BEGIN Data provided

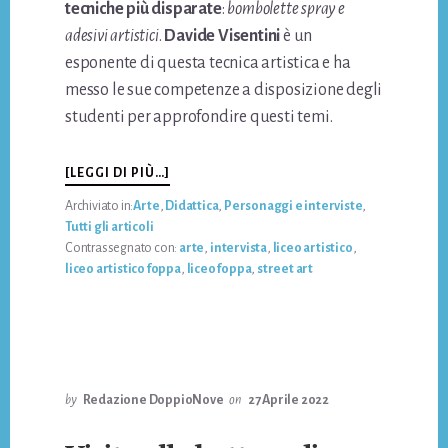
tecniche più disparate
:
bombolette spray e
adesivi artistici
.
Davide Visentini
è un
esponente di questa tecnica artistica e ha
messo le sue competenze a disposizione degli
studenti per approfondire questi temi.
INFODAVIDE
[LEGGI DI PIÙ…]
VISENTINI:
Archiviato in:
Arte
,
Didattica
,
Personaggi e interviste
,
STREET
Tutti gli articoli
ART
Contrassegnato con:
arte
,
intervista
,
liceo artistico
,
PER
liceo artistico foppa
,
liceo foppa
,
street art
IL
CORSO
DI
DGP
by
Redazione DoppioNove
on
27 Aprile 2022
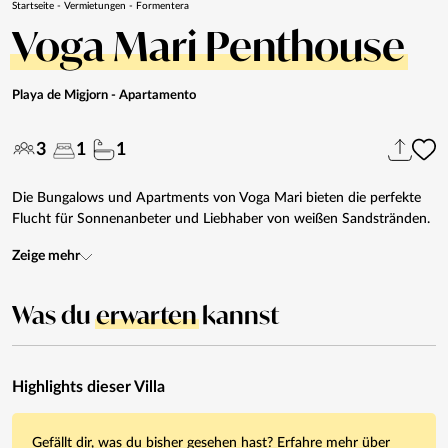
Startseite
-
Vermietungen
-
Formentera
Voga Mari Penthouse
Playa de Migjorn
- Apartamento
3
1
1
Die Bungalows und Apartments von Voga Mari bieten die perfekte
Flucht für Sonnenanbeter und Liebhaber von weißen Sandstränden.
Zeige mehr
Was du
erwarten
kannst
Highlights dieser Villa
Gefällt dir, was du bisher gesehen hast? Erfahre mehr über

END Data provided

### Assignment:
Check each line above for the word "Voga". Then state how many lines contain it, and nothing more.

### Exercise output:
2